The input from the men that night (remember that the elders had said they would do nothing without getting input from them) was overwhelmingly that they did not want our church to divide over this issue of infant baptism. They did not want me to step down, and they did not want the other elders to step down. The men wanted us all to remain. The appeal from the men was this — work it out. The men did not say that they wanted to “go with Doug and you baptistic elders can take a hike.” A number of the men who made this appeal to the elders to work together were themselves baptists. In many ways it was a wonderful meeting, and a testimony to how baptists and paedobaptists (and a few agno-baptists) can really get along. But unfortunately, two of the three elders did not take the pleas of the men for unity to heart. Terry left his eldership and the church a very short time later.

So the elders had said before this heads of household meeting that they were putting forward a proposal only. We had that meeting between the elders and the men, but then there was no record or knowledge of a subsequent meeting of the three elders, which is the only time they could have made their decision. If they had made such a decision at another secret elder meeting, and communicated it as a decision and not as a proposal, then I would have trusted God and submitted to it. I am not saying it would have been easy, but that was what I was all set to do.

But Nancy and I were left waiting for the decision that the elders never made. I believe, sincerely and without guile, that their proposal that night was only a proposal. I believed this because they had insisted to the congregation that this is what it was. In order for the proposal to become a decision, the elders would have had to have met and voted. You can’t have a decision without deciding. But they did not do that.

Nevertheless, we still knew that this is what the other elders wanted to do (their proposal certainly indicated their desires), and after the heads of household meeting, they still had the votes to do it. Even if they had invited me to a subsequent elder meetings, which seems appropriate as I was an elder, the motion to do what they had proposed to the men would have carried. And if there had been such a meeting, and had such a motion been made, I would have voted no, and then would have submitted to the decision. I would have stepped down as pastor and elder, and I would not have left the church. Nancy and I had worked through where we would go, and the answer was nowhere.
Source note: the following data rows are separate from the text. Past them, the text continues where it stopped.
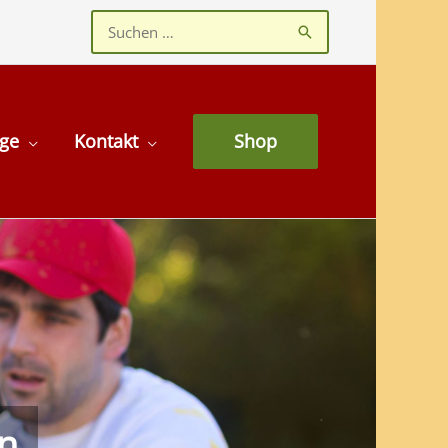
Suchen
nach:
age
Kontakt
Shop
en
In short, the other elders could have made a decision, but they never did. And unless they made a decision, it was not possible for me to defy it. What Terry needs to do in order to make his affidavit stick is produce the minutes of a non-existent elders meeting after the heads of household meeting, in which meeting a decision was made to implement the plan they had earlier presented to the men emphatically as a proposal, and they went so far as to underline words like proposal. But there are no such minutes, because there was no such meeting. There was no such decision. And there was no rebellion or disobedience on my part to any decision of our elders at any time. I am afraid that Terry has grossly mis-remembered and misrepresented what happened. And I am also convinced at this point that the only possibility for reconciliation is for Terry to swallow his pride and admit that he has been wrong. Wrong on the intial facts, wrong to remain in bitterness for a decade, wrong to take up with Charlie Nolan, wrong to win the “strange new respect” of those he used to oppose so courageously, and wrong to take the show on the road.

I am acutely aware of the use to which enemies of the gospel can put this kind of public controversy between Christians. I wish that we could have settled this in private meetings. We attempted that repeatedly and were rebuffed. And now World magazine has done a great deal of damage by (in effect) dragging these things out onto the national stage, and part of my ministerial responsibility now includes trying to deal with the consequences of their decision. And so we remember with gratitude that God is still on the throne.